A community has a fair amount of power in deciding where crime happens. The police (by policy or culture) can choose to push illegal activity to certain neighborhoods. If the police come down hard on drugs, prostitution, etc. in white neighborhoods, then that activity will move to non-white neighborhoods. The problems that come along with increased illegal activity, including higher murder rates, will be concentrated in non-white neighborhoods.


Auto and life insurance are usually more expensive for men, but health insurance is usually more expensive for women. It would be interesting to see who comes out ahead overall.


Since the 80's, the state of Montana has banned insurance underwriting based on gender. There have been attempts to reverse that law, but none have passed.

My male Montana cousins always had slightly cheaper insurance than I did, but my female Montana cousins more than made up for it.


Fun fact: The rules on coworker dating in the post-WWII era were originally intended to get the woman to quit.

Here's how it worked:

A company would hire a bunch of high school or college grads. Young women would get hired as secretaries at a salary of $X. Young men would get hired as salesmen, clerks, etc. at a salary of $X+Y. There would be plenty of time to socialize at the company cafeteria, office parties, and happy hour. Naturally, many of the young men and women would start dating. When they announced they were getting married, they'd get hauled in to the boss's office and told that one of them had to quit. It was then strongly implied that it should be the woman since her salary wasn't going to support both of them and she didn't have much upward mobility. This created openings so you could hire a new crop of young women ready to be paid poorly and marry the next crop of young men.


That fun "fact" claims a degree of nefarious plotting that requires at least a smidgen of evidence.


You may want to read https://en.wikipedia.org/wiki/Marriage_bar and especially its references.

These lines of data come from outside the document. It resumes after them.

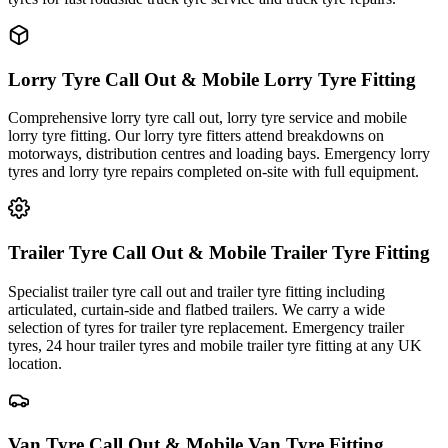
Lorry Tyre Call Out & Mobile Lorry Tyre Fitting
Comprehensive lorry tyre call out, lorry tyre service and mobile
lorry tyre fitting. Our lorry tyre fitters attend breakdowns on
motorways, distribution centres and loading bays. Emergency lorry
tyres and lorry tyre repairs completed on-site with full equipment.
Trailer Tyre Call Out & Mobile Trailer Tyre Fitting
Specialist trailer tyre call out and trailer tyre fitting including
articulated, curtain-side and flatbed trailers. We carry a wide
selection of tyres for trailer tyre replacement. Emergency trailer
tyres, 24 hour trailer tyres and mobile trailer tyre fitting at any UK
location.
Van Tyre Call Out & Mobile Van Tyre Fitting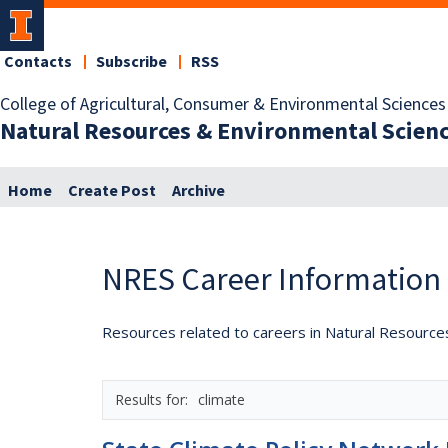
Contacts
Subscribe
RSS
College of Agricultural, Consumer & Environmental Sciences
Natural Resources & Environmental Scien
Home
Create Post
Archive
NRES Career Information
Resources related to careers in Natural Resource
climate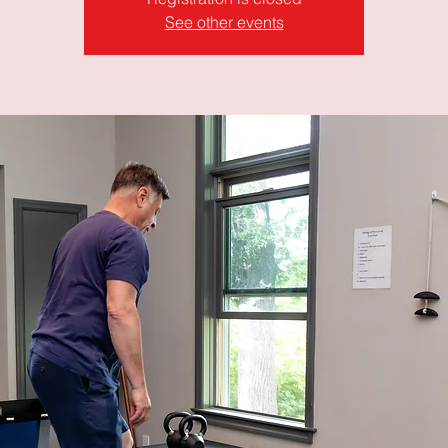
See other events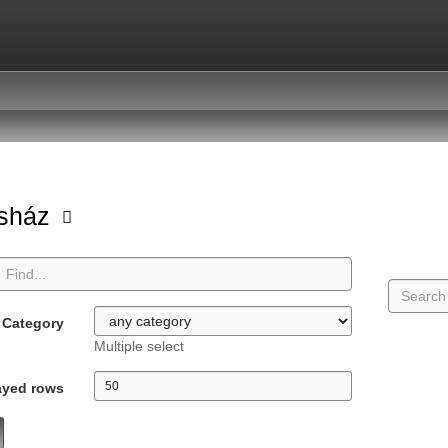
asház
Category
Multiple select
ayed rows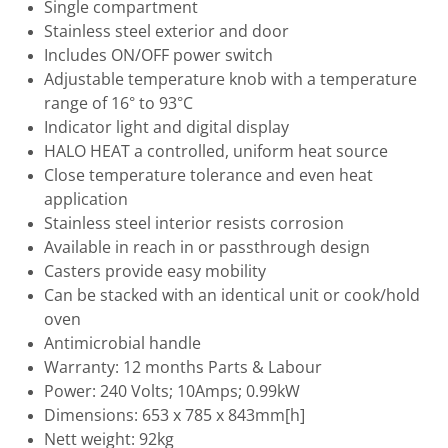
Single compartment
Stainless steel exterior and door
Includes ON/OFF power switch
Adjustable temperature knob with a temperature
range of 16° to 93°C
Indicator light and digital display
HALO HEAT a controlled, uniform heat source
Close temperature tolerance and even heat
application
Stainless steel interior resists corrosion
Available in reach in or passthrough design
Casters provide easy mobility
Can be stacked with an identical unit or cook/hold
oven
Antimicrobial handle
Warranty: 12 months Parts & Labour
Power: 240 Volts; 10Amps; 0.99kW
Dimensions: 653 x 785 x 843mm[h]
Nett weight: 92kg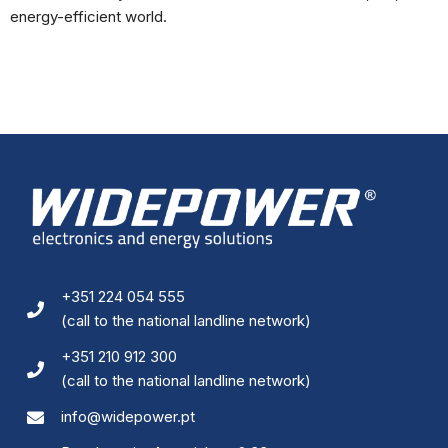
energy-efficient world.
+351 224 054 555
(call to the national landline network)
+351 210 912 300
(call to the national landline network)
info@widepower.pt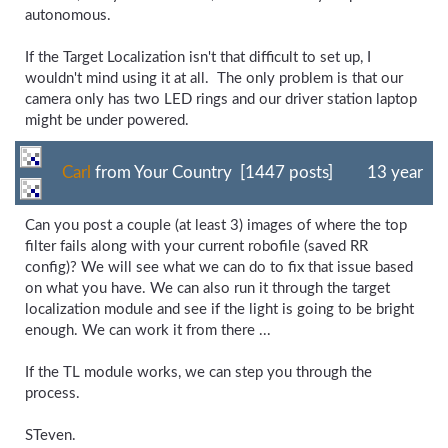
autonomous.
If the Target Localization isn't that difficult to set up, I
wouldn't mind using it at all. The only problem is that our
camera only has two LED rings and our driver station laptop
might be under powered.
Carl
from Your Country [1447 posts]
13 year
Can you post a couple (at least 3) images of where the top
filter fails along with your current robofile (saved RR
config)? We will see what we can do to fix that issue based
on what you have. We can also run it through the target
localization module and see if the light is going to be bright
enough. We can work it from there ...
If the TL module works, we can step you through the
process.
STeven.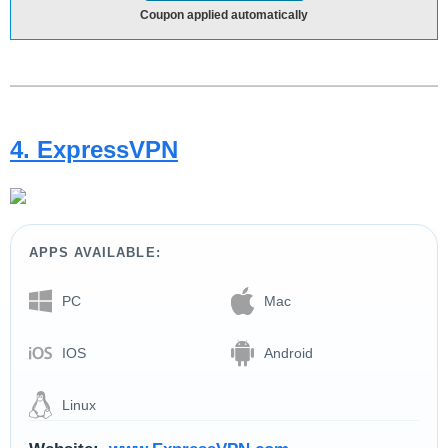
Coupon applied automatically
4. ExpressVPN
APPS AVAILABLE:
PC
Mac
IOS
Android
Linux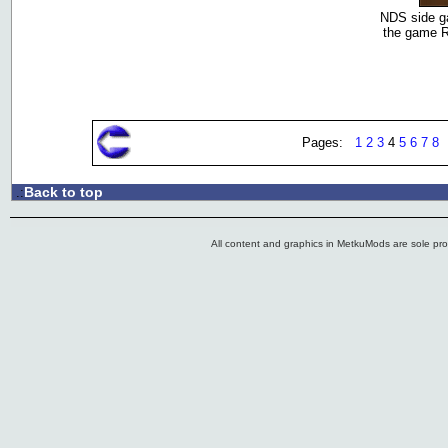
NDS side ga
the game R
Pages:
1
2
3
4
5
6
7
8
Back to top
.:
All content and graphics in MetkuMods are sole pr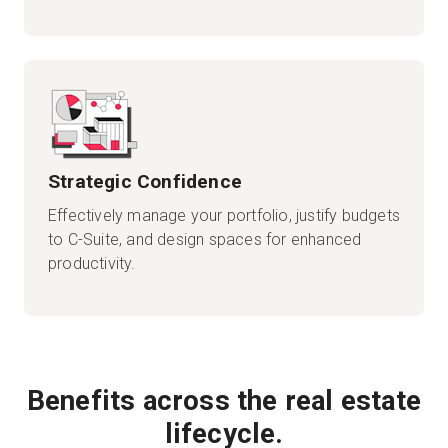
Strategic Confidence
Effectively manage your portfolio, justify budgets
to C-Suite, and design spaces for enhanced
productivity.
Benefits across the real estate
lifecycle.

Which doesn't support the above description of firing women for the purpose of hiring a new younger crop at lower wages.


Oh, the exact purpose of forcing married women out of the workforce varied depending on whom you asked. But the wikipedia article does explicitly give

> Marriage bars provided more opportunity for those whom proponents viewed as "actually" needing employment, such as single women.

as a claimed reason for marriage bars, which is actually quite similar to "firing for the purpose of hiring younger people", though it's being spun as for people's good, not to decrease salary expenses.


In a world where 1) traditional gender roles and family units are the norm, 2) jobs are known to be a finite commodity, and 3) employers are expected to provide adequate wages and benefits such that employees can support their entire family, then it stands to reason that is a fairly straightforward example of benevolent sexism.


I would hesitate to ascribe identical motivations to everyone involved in instituting marriage bars; I expect that there was a variety of reasons people did it. Some people probably did feel like they were doing good for society.

But the effects were somewhat pernicious, because as usual people didn't think about second-order effects. Or in some cases first-order ones, like women delaying marriage so they would not lose their job.